§ **Required action**:
Apart from the pictures, print the data below exactly as given.

[Collected data]

- - - -

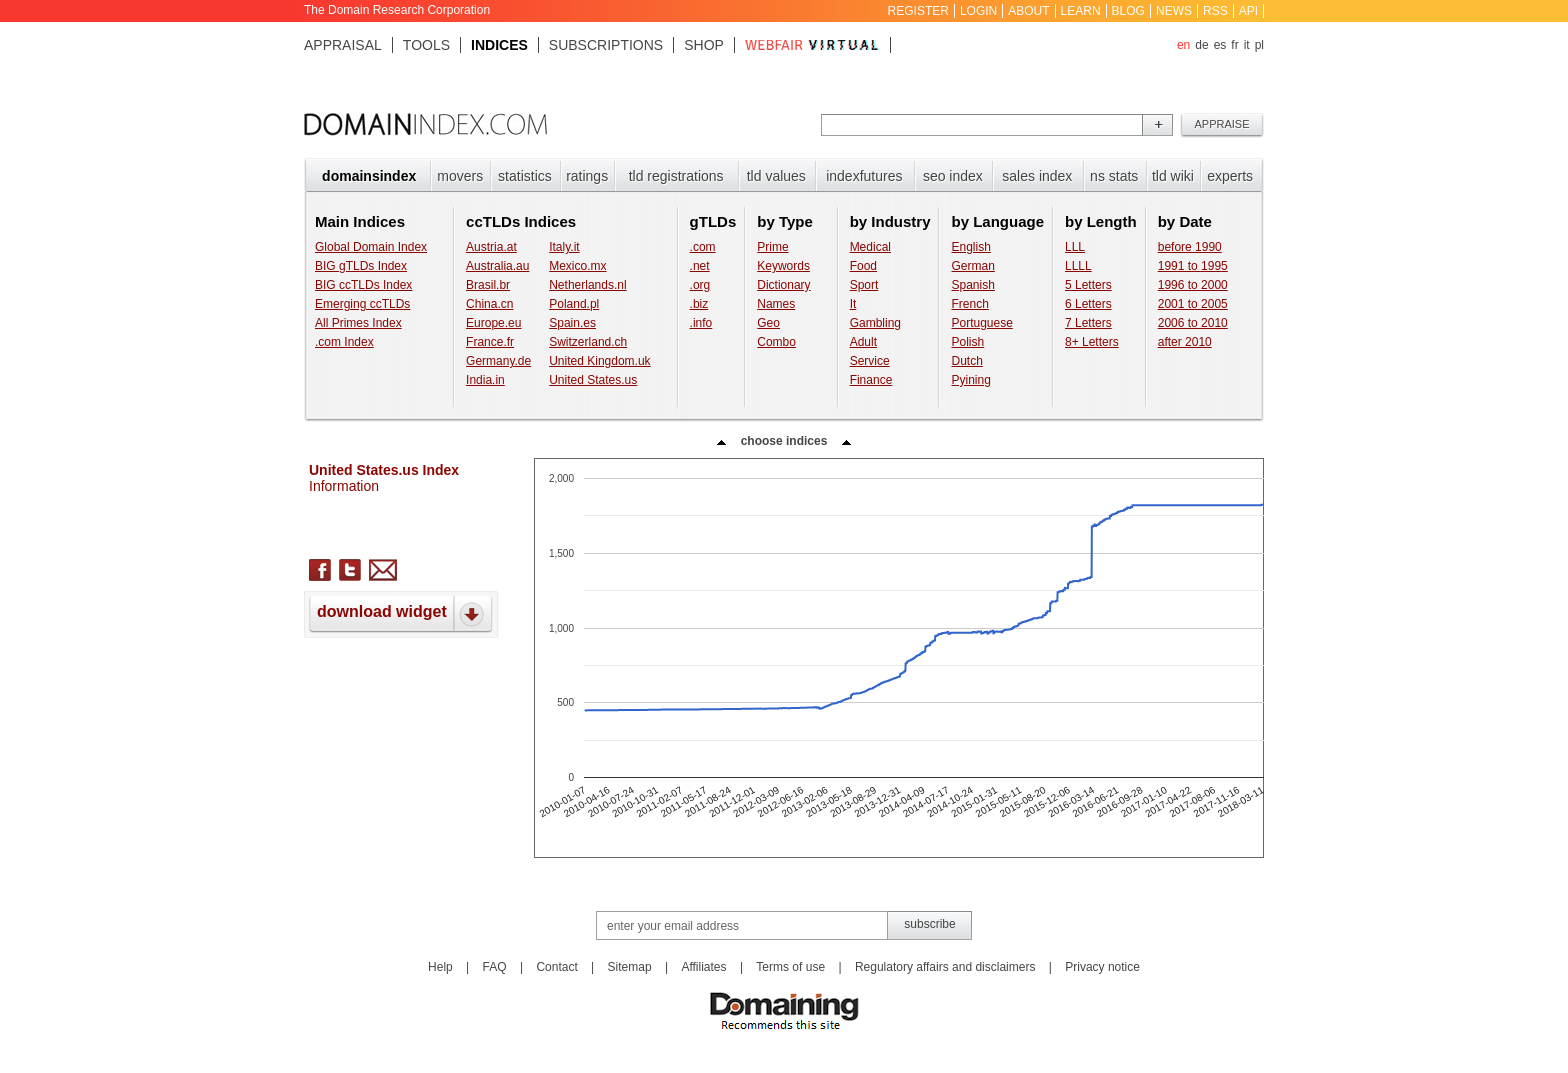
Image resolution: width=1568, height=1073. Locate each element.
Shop (704, 45)
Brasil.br (488, 285)
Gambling (875, 323)
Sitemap (630, 967)
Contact (556, 967)
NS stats (1114, 176)
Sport (864, 285)
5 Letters (1088, 285)
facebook (320, 570)
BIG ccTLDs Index (363, 285)
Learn (1081, 11)
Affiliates (703, 967)
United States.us (593, 380)
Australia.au (497, 266)
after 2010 (1185, 342)
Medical (870, 247)
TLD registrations (676, 176)
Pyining (970, 380)
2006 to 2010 (1193, 323)
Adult (863, 342)
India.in (485, 380)
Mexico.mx (577, 266)
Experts (1230, 176)
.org (700, 285)
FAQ (495, 967)
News (1174, 11)
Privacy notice (1102, 967)
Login (978, 11)
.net (700, 266)
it (1247, 45)
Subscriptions (606, 45)
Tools (426, 45)
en (1183, 45)
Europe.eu (493, 323)
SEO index (953, 176)
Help (440, 967)
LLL (1075, 247)
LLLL (1078, 266)
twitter (350, 570)
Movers (460, 176)
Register (918, 11)
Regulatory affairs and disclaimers (945, 967)
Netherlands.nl (587, 285)
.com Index (344, 342)
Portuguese (981, 323)
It (853, 304)
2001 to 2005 (1193, 304)
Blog (1128, 11)
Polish (967, 342)
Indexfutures (864, 176)
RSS (1215, 11)
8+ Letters (1092, 342)
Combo (776, 342)
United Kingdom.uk (599, 361)
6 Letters (1088, 304)
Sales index (1037, 176)
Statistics (525, 176)
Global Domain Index (371, 247)
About (1028, 11)
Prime (772, 247)
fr (1234, 45)
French (969, 304)
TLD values (776, 176)
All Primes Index (358, 323)
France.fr (490, 342)
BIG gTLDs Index (361, 266)
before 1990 (1190, 247)
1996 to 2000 (1193, 285)
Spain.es (572, 323)
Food (863, 266)
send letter (383, 570)
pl (1259, 45)
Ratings (587, 176)
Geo (768, 323)
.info (701, 323)
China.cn (489, 304)
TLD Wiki (1173, 176)
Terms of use (790, 967)
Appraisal (343, 45)
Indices (499, 45)
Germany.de (498, 361)
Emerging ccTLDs (362, 304)
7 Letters (1088, 323)
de (1201, 45)
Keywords (783, 266)
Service (870, 361)
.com (703, 247)
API (1248, 11)
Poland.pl (574, 304)
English (970, 247)
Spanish (972, 285)
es (1220, 45)
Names (776, 304)
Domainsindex (369, 176)
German (972, 266)
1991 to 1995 (1193, 266)
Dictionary (783, 285)
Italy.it (564, 247)
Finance (871, 380)
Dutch (966, 361)
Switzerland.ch (588, 342)
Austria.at (491, 247)
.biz (699, 304)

- - - -

§ **Result for this exercise**:
Image resolution: width=1568, height=1073. Locate each element.
Shop (704, 45)
Brasil.br (488, 285)
Gambling (875, 323)
Sitemap (630, 967)
Contact (556, 967)
NS stats (1114, 176)
Sport (864, 285)
5 Letters (1088, 285)
facebook (320, 570)
BIG ccTLDs Index (363, 285)
Learn (1081, 11)
Affiliates (703, 967)
United States.us (593, 380)
Australia.au (497, 266)
after 2010 (1185, 342)
Medical (870, 247)
TLD registrations (676, 176)
Pyining (970, 380)
2006 to 2010 (1193, 323)
Adult (863, 342)
India.in (485, 380)
Mexico.mx (577, 266)
Experts (1230, 176)
.org (700, 285)
FAQ (495, 967)
News (1174, 11)
Privacy notice (1102, 967)
Login (978, 11)
.net (700, 266)
it (1247, 45)
Subscriptions (606, 45)
Tools (426, 45)
en (1183, 45)
Europe.eu (493, 323)
SEO index (953, 176)
Help (440, 967)
LLL (1075, 247)
LLLL (1078, 266)
twitter (350, 570)
Movers (460, 176)
Register (918, 11)
Regulatory affairs and disclaimers (945, 967)
Netherlands.nl (587, 285)
.com Index (344, 342)
Portuguese (981, 323)
It (853, 304)
2001 to 2005 (1193, 304)
Blog (1128, 11)
Polish (967, 342)
Indexfutures (864, 176)
RSS (1215, 11)
8+ Letters (1092, 342)
Combo (776, 342)
United Kingdom.uk (599, 361)
6 Letters (1088, 304)
Sales index (1037, 176)
Statistics (525, 176)
Global Domain Index (371, 247)
About (1028, 11)
Prime (772, 247)
fr (1234, 45)
French (969, 304)
TLD values (776, 176)
All Primes Index (358, 323)
France.fr (490, 342)
BIG gTLDs Index (361, 266)
before 1990 (1190, 247)
1996 to 2000 (1193, 285)
Spain.es (572, 323)
Food (863, 266)
send letter (383, 570)
pl (1259, 45)
Ratings (587, 176)
Geo (768, 323)
.info (701, 323)
China.cn (489, 304)
TLD Wiki (1173, 176)
Terms of use (790, 967)
Appraisal (343, 45)
Indices (499, 45)
Germany.de (498, 361)
Emerging ccTLDs (362, 304)
7 Letters (1088, 323)
de (1201, 45)
Keywords (783, 266)
Service (870, 361)
.com (703, 247)
API (1248, 11)
Poland.pl (574, 304)
English (970, 247)
Spanish (972, 285)
es (1220, 45)
Names (776, 304)
Domainsindex (369, 176)
German (972, 266)
1991 to 1995 (1193, 266)
Dictionary (783, 285)
Italy.it (564, 247)
Finance (871, 380)
Dutch (966, 361)
Switzerland.ch (588, 342)
Austria.at (491, 247)
.biz (699, 304)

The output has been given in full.